Шрифт:
Закладка:
От них просом и жидким пивом не отделаешься, им мясо, колбасу подавай. А кони их? Все здоровенные, крепкие. Сеном такие не наедаются, от сена такие худеть начнут, это не коняга, меринок мужицкий, это кони боевые, овсом их корми. А ещё дом его. Содержание дома, пиво, вино, пряности, а теперь ещё рис и кофе.
Стали с монахами считать. Монахи умные были, всё посчитали, всех людей его, всех коней его, всё сосчитали, что не забыли. Пока считали, говорили и советовались. Посчитали — замолчали. Монахи молчали, сидели, боялись слова сказать, молча брат Семион сунул ему листок, а он глядел на цифры и ужаснулся. Траты его были огромны! Четыре с половиной серебряных талера в день! Четыре дня — нет злотого гульдена! Четыре дня — ещё одного гульдена нет! Золото течёт сквозь пальцы его, война выпивает из него все деньги. И ни перерывов, ни праздников в этом течении не предвидится. Четыре дня — нет злотого гульдена! Четыре дня — ещё одного гульдена нет! А монахи, ещё не посчитали проценты, что шли от взятого в долг золота.

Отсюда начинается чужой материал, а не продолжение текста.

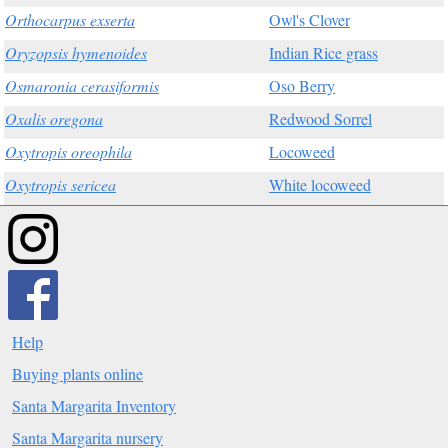
Orthocarpus exserta
Owl's Clover
Oryzopsis hymenoides
Indian Rice grass
Osmaronia cerasiformis
Oso Berry
Oxalis oregona
Redwood Sorrel
Oxytropis oreophila
Locoweed
Oxytropis sericea
White locoweed
Help
Buying plants online
Santa Margarita Inventory
Santa Margarita nursery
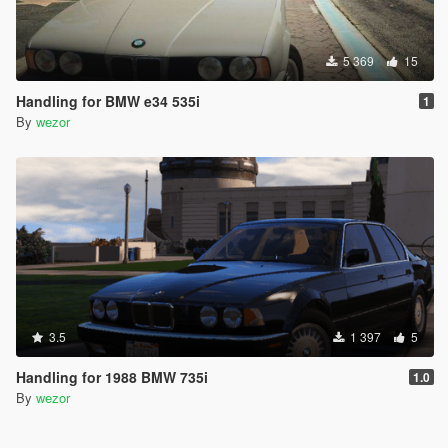
5 369
15
Handling for BMW e34 535i
1
By
wezor
3.5
1 397
5
Handling for 1988 BMW 735i
1.0
By
wezor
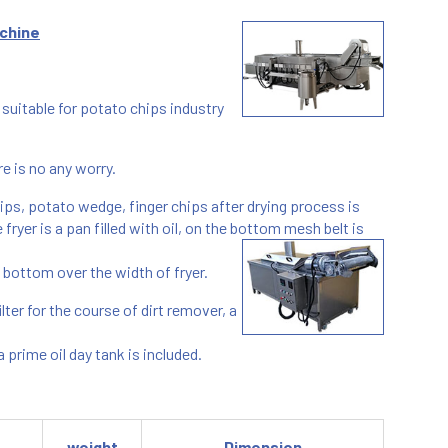
chine
uitable for potato chips industry
re is no any worry.
hips, potato wedge, finger chips after drying process is
fryer is a pan filled with oil, on the bottom mesh belt is
e bottom over the width of fryer.
lter for the course of dirt remover, a
prime oil day tank is included.
weight
Dimension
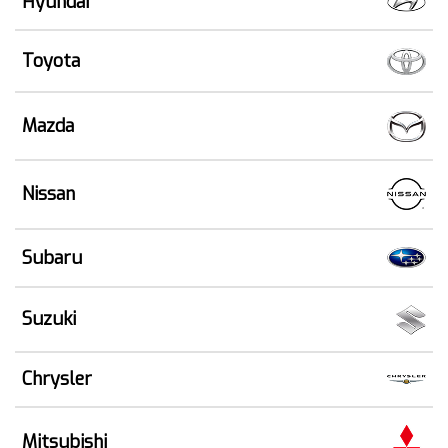
Hyundai
Toyota
Mazda
Nissan
Subaru
Suzuki
Chrysler
Mitsubishi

Сидел кавалер и думал, брат Семион сказал, что нужно поискать, на чём бы сэкономить, но Волков ему не ответил, это и так ясно, да только на чём? Наконец, он спросил:
— Архитектор твой, кажется, церковь начал уже строить?
— Котлован для фундамента вырыл, да я просил его часовню, для убиенного монаха начать созидать. — Ответил брат Семион.
— Пересчитайте смету на церковь, уменьши её на сто восемьдесят талеров, пусть бросит часовню, пусть бараки строить начнёт, людям под дождём да на ветру спать не сладко. И пусть дёшево строит, Рохе и капитану Пруффу скажи, чтобы людей своих на строительство дали.
— Как прикажете, господин, — отвечал брат Семион.
— Ступайте, — сказал кавалер.
Брат Семион и брат Ипполит ушли, а он сложил золото в сундук, запер его, задул свечу и остался сидеть в полумраке. За окном был день, но тучи висели низко, мелкий дождик медленными каплями стекал по стеклу, настроение у него было под стать погоде.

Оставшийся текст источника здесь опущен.